Google Announces Always Free Tier and $300 Credit for Google Cloud Platform to Lure New Customers

Last week, Google announced details of Always Free, a free tier of Google Cloud Platform services that allow users to obtain familiarity with the Google Cloud Platform’s suite of offerings. The free tier of services allows users to take advantage of 15 Google Cloud Platform services that include Google Compute Engine, Google App Engine, Google Cloud Datastore, Google Cloud Functions, Google Stackdriver, Google BigQuery Public Datasets and Google Container Engine. In the case of Google Compute Engine, users have access to one 1 f1-micro instance each month, with the additional constraint that they can run a maximum of 8 cores of virtual CPUs concurrently as noted below, by the Google Cloud Platform:

You can have no more than 8 cores (or Virtual CPUs) running at the same time. For example, you can launch eight n1-standard-1 machines, or two n1-standard-4 machines, but you can’t launch a n1-standard-16machine. For more information about the types of virtual machines available and the number of cores they use, see Machine type pricing.

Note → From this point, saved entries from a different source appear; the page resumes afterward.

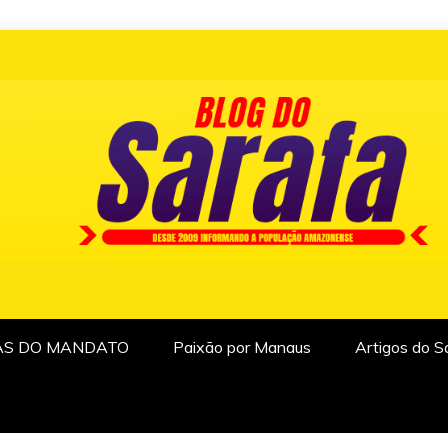
AS DO MANDATO
Paixão por Manaus
Artigos do S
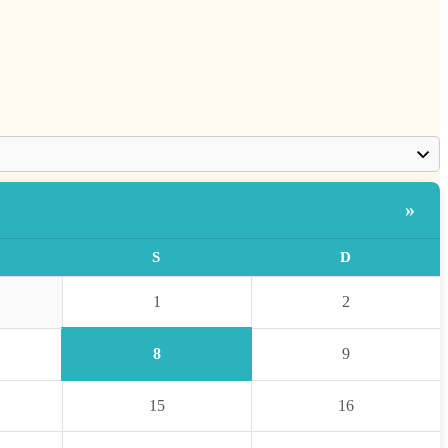
»
S
D
1
2
8
9
15
16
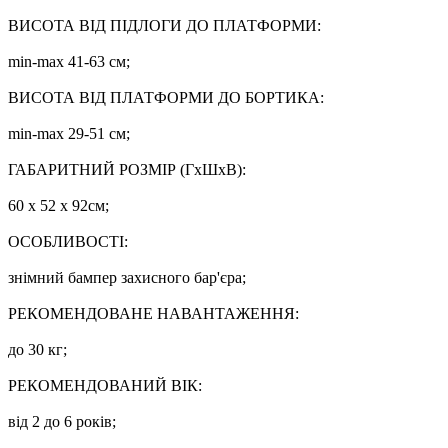
ВИСОТА ВІД ПІДЛОГИ ДО ПЛАТФОРМИ:
min-max 41-63 см;
ВИСОТА ВІД ПЛАТФОРМИ ДО БОРТИКА:
min-max 29-51 см;
ГАБАРИТНИЙ РОЗМІР (ГхШхВ):
60 х 52 х 92см;
ОСОБЛИВОСТІ:
знімний бампер захисного бар'єра;
РЕКОМЕНДОВАНЕ НАВАНТАЖЕННЯ:
до 30 кг;
РЕКОМЕНДОВАНИЙ ВІК:
від 2 до 6 років;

The availability of Google Cloud Platform is limited to U.S. regions and a 30 GB-months HDD and a 5 GB-months snapshot. As part of its Always Free tier, Google also elaborated details of a $300 credit that customers can apply to the usage of Google Cloud Platform products to further augment their ability to experiment with the capabilities of GCP services. The $300 credit applies to all Google Cloud Platform products and spans a duration of 12 months.

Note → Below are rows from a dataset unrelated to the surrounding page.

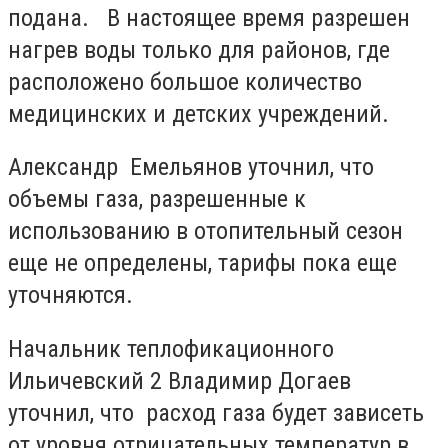
подана. В настоящее время разрешен
нагрев воды только для районов, где
расположено большое количество
медицинских и детских учреждений.
Александр Емельянов уточнил, что
объемы газа, разрешенные к
использованию в отопительный сезон
еще не определены, тарифы пока еще
уточняются.
Начальник теплофикационного
Ильичевский 2 Владимир Догаев
уточнил, что расход газа будет зависеть
от уровня отрицательных температур в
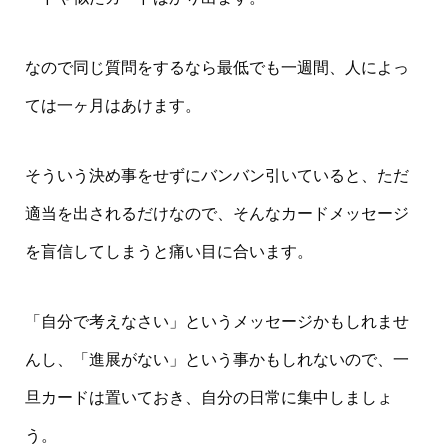
なので同じ質問をするなら最低でも一週間、人によっ
ては一ヶ月はあけます。
そういう決め事をせずにバンバン引いていると、ただ
適当を出されるだけなので、そんなカードメッセージ
を盲信してしまうと痛い目に合います。
「自分で考えなさい」というメッセージかもしれませ
んし、「進展がない」という事かもしれないので、一
旦カードは置いておき、自分の日常に集中しましょ
う。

Announced by Sam Ramji, VP of Product Development at Google Cloud at the Google Cloud Next conference on Friday March 10, the Always Free Tier and the $300 credit represent an important sales and marketing initiative designed to lure new customers intro trying the features and functionality of the Google Cloud Platform. As enterprises increasingly leverage a multi-cloud strategy characterized by the use of multiple public clouds in an effort to minimize threats posed by vendor lock-in and the effects of cloud outages, Google Cloud Platform’s Always Free tier promises to increase its market share in a field dominated by Amazon Web Services but that additionally includes Microsoft Azure, Oracle and IBM. Meanwhile, Google’s ability to onboard new customers via its Always Free tier raises the obvious question around its ability to retain those customers in collaboration with an aggressive sales and customer satisfaction team capable of eliciting and responding to the needs of its growing customer base.